Alec glanced heavenward and pinched his nose. “Dinnae think to decline the lady’s offer, laddie,” he jested. “Your need of a good scrubbing is great.”
“His need?” Eoghann pushed to his feet and held his own sweat-drenched tunic out from his chest. “I warrant we could all use a proper soaking.”
“I shall have extra water heated,” Caterine said, all lady-of-the-castle now. “Baths will be readied for each of you.”
She didn’t look at the Sassunach, not trusting herself to do so while speaking of such intimacies, however commonplace.
Instead, she turned back to Lachlan, a half-smile curving her lips. “Once your wound is treated and sewn, you may rest in my late husband’s solar,” she said, holding up a hand when the young knight started to argue. “Sir, you were injured within the walls of my home. Do not deny me the honor of looking after you. It is my pleasure.”
“Come, my lady, I will see you inside.” Eoghann joined her. “I don’t trust those fool idlers in the kitchens to boil water lest I’m there to watch o’er them.”
* * *
The moment they moved away,Alec gave Lachlan a bold wink. “I daresay it will be well worth losing a bit o’ blood if it means having the lady and her friend bathe you, eh?”
Leaning forward, he wiggled his ears. “You’re a lucky knave, laddie. I’d no’ mind two pairs o’ soft hands a-washing my old bones.”
“I am none too keen on a bath, sir.” Lachlan threw a glance to where Lady Caterine and the seneschal were just entering the stair tower. He flushed, his cheeks shining. “Nae, I dinnae want one.”
Marmaduke watched the exchange, his blood heating as well. But not in embarrassment.
He’d not mind two pairs of soft hands washing him, Alec had jested.
One pair would serve Marmaduke quite nicely.
The self-same hands whose light-as-air touch had filled him with such wonderment when she’d traced her fingertips along his scar.

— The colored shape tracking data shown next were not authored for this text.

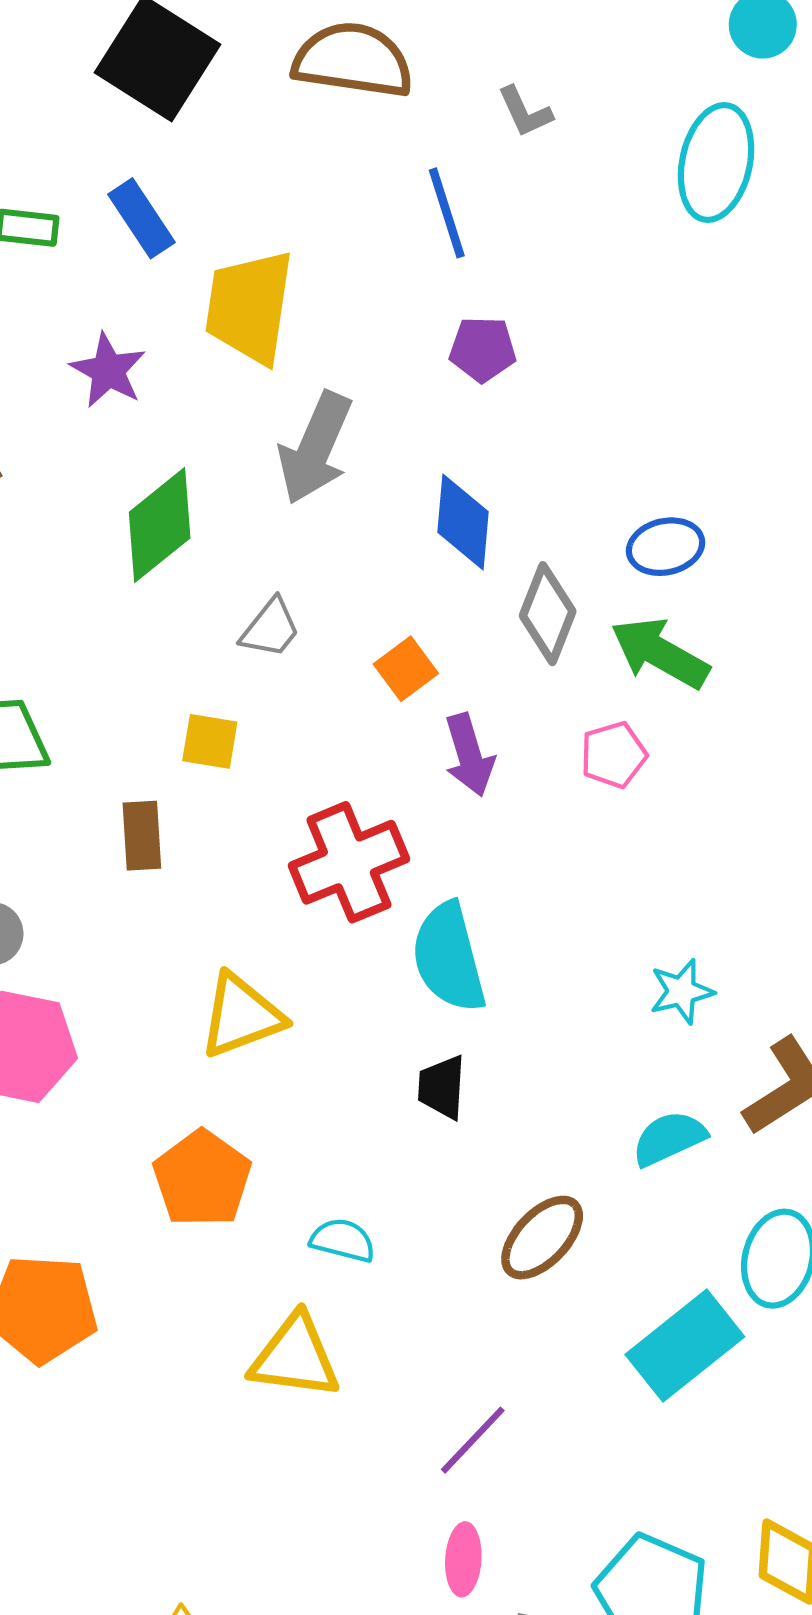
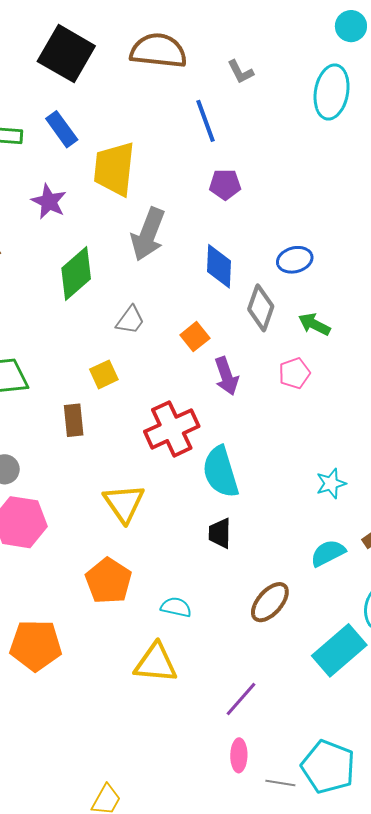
blue ellipse: (666, 547) -> (295, 260), moved
green arrow: (660, 653) -> (314, 324), size x0.7
yellow square: (210, 741) -> (104, 374), turned -32
yellow triangle: (241, 1016) -> (124, 503), turned -42

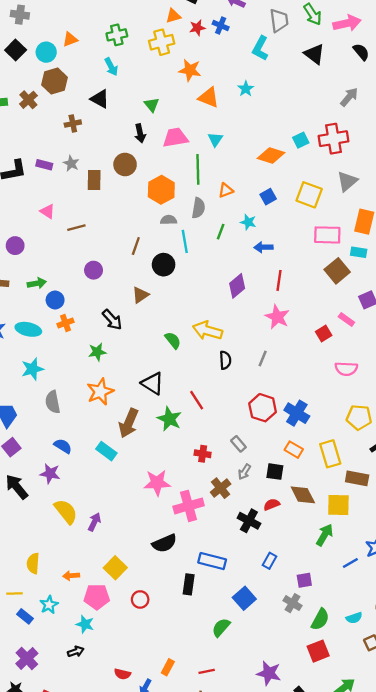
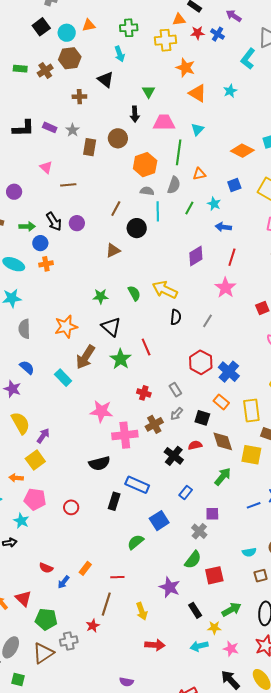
black arrow: (112, 320) -> (54, 222), moved
green star: (97, 352) -> (101, 296), moved
green arrow: (325, 535) -> (223, 477), moved
yellow square: (115, 568) -> (35, 460), moved
green semicircle: (320, 619) -> (193, 560), moved

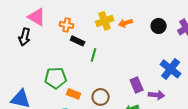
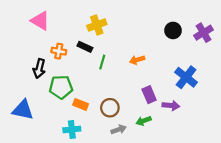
yellow cross: (105, 21) -> (97, 25), moved
orange arrow: (126, 23) -> (137, 60), moved
orange cross: (67, 25) -> (59, 51), moved
black arrow: (25, 37) -> (39, 69), moved

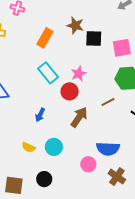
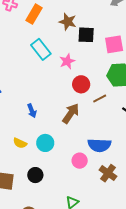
orange rectangle: (45, 38) -> (34, 14), moved
cyan rectangle: (48, 73) -> (41, 49), moved
pink star: (79, 74) -> (67, 61), moved
red circle: (70, 91) -> (81, 84), moved
blue arrow: (40, 115) -> (32, 111), turned -48

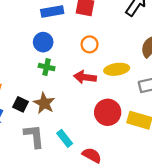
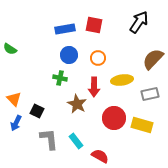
blue circle: (43, 42) -> (69, 55), moved
red arrow: (85, 77) -> (94, 87), turned -96
brown star: (44, 103) -> (77, 104), moved

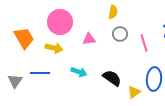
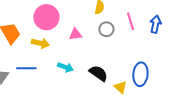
pink line: (144, 43) -> (130, 21), moved
yellow triangle: (134, 92) -> (120, 87), turned -40

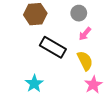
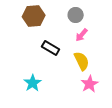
black rectangle: (53, 47) -> (51, 48), size x0.7

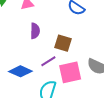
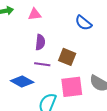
purple line: (48, 61) -> (42, 64), moved, turned 35

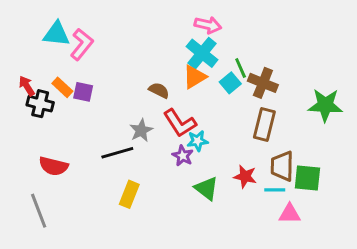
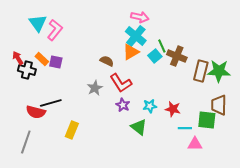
cyan triangle: (56, 34) -> (38, 23), turned 48
brown rectangle: (264, 124) -> (201, 71), moved
cyan star: (198, 141) -> (150, 106), moved
black line: (117, 153) -> (51, 103), moved
brown trapezoid: (282, 166) -> (219, 105), moved
red star: (245, 176) -> (173, 109), moved
yellow rectangle: (129, 194) -> (72, 130), moved
gray line: (39, 211) -> (26, 142), turned 40

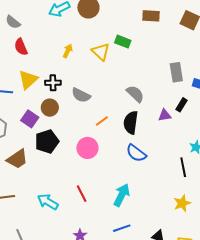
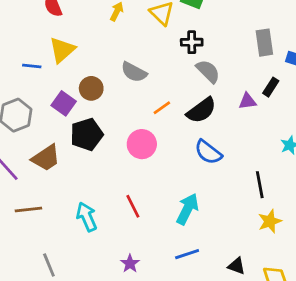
black cross: (53, 83) -> (192, 42), moved
black semicircle: (131, 123) -> (201, 110), turned -135
black line: (183, 167) -> (260, 185), moved
cyan arrow: (48, 202) -> (87, 217), turned 35

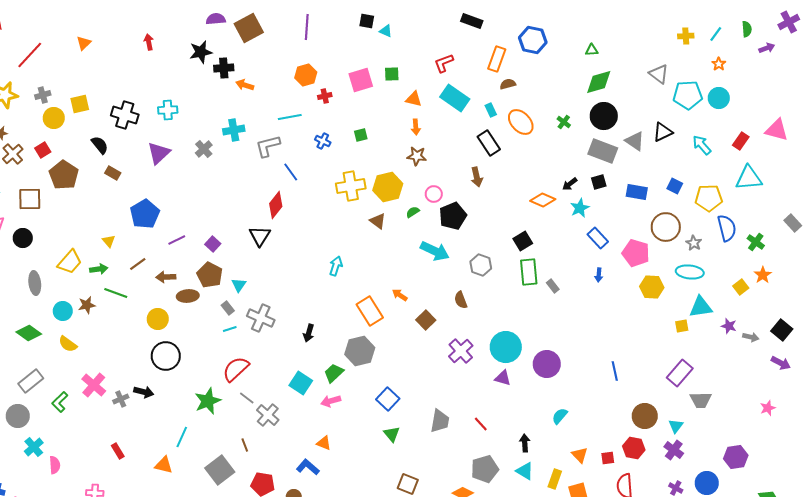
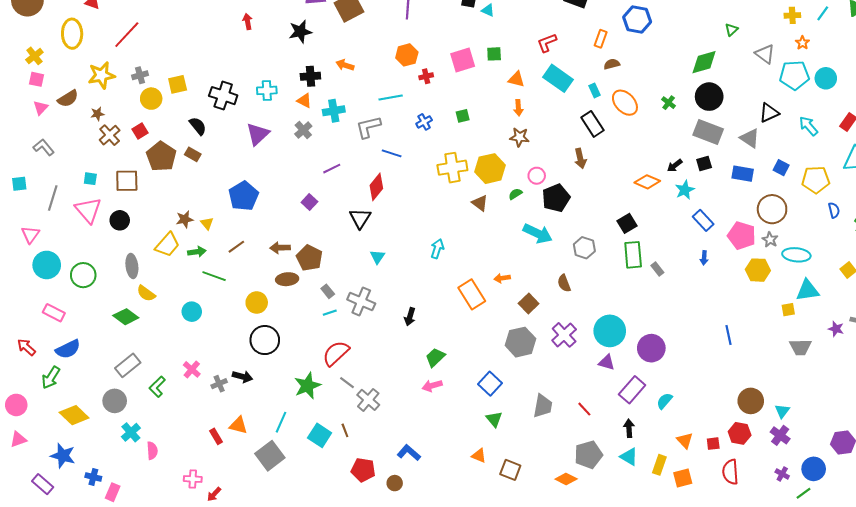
orange triangle: (84, 43) -> (304, 101), moved, turned -49
green triangle: (592, 50) -> (731, 30), moved, turned -40
orange rectangle: (497, 59) -> (601, 39), size x0.7
orange star: (719, 64) -> (802, 43), moved
black cross: (224, 68) -> (310, 76), moved
blue cross: (323, 141) -> (424, 122), turned 35
gray triangle: (635, 141) -> (750, 138), moved
blue line: (291, 172) -> (392, 153), turned -36
brown rectangle: (113, 173) -> (193, 154), moved
blue semicircle: (727, 228) -> (834, 210), size x0.6
purple line: (177, 240) -> (332, 169), moved
gray star: (694, 243) -> (770, 240), moved
purple square: (213, 244) -> (309, 202), moved
brown arrow: (166, 277) -> (280, 248), moved
cyan triangle: (239, 285) -> (377, 257), moved
orange arrow: (400, 295) -> (502, 278), turned -42
brown star: (87, 305) -> (185, 219), moved
cyan circle: (63, 311) -> (192, 312), moved
purple star: (729, 326) -> (836, 329), moved
yellow semicircle: (68, 344) -> (146, 293), moved
gray hexagon: (360, 351) -> (520, 342), moved
blue line: (615, 371) -> (728, 335), moved
purple rectangle: (680, 373) -> (632, 390), moved
cyan square: (301, 383) -> (320, 435), moved
pink cross: (94, 385) -> (192, 369), size x0.7
gray trapezoid: (701, 400) -> (800, 347), moved
orange triangle: (324, 443) -> (479, 456), moved
orange triangle: (164, 465) -> (238, 425), moved
gray square: (220, 470) -> (270, 456), moved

What bliss would he know were she to smooth those hands over the scars on his back? What rapture would be his were she to caress his aching muscles?
Most especially the one rearing to bold life beneath his braies.
“I can wash myself,” Lachlan protested yet again.
“Ladies always tend injured men of the castle garrison,” Marmaduke reminded him. “And esteemed guests.”
Before the others could see just how much the lady stirred him, he leaned down and lifted Lachlan into his arms. “There is nothing shameful in letting them bathe and care for you, lad.”
Lachan didn’t appear convinced. “’Tis the way of things, I know, but…”
“To refuse would be an insult,” Marmaduke said, his tone closing the matter.
And so he carried his friend across the bailey, glad of the morning’s cooling mist on his heated flesh. More grateful still, of the long years he’d spent learning to shield his emotions.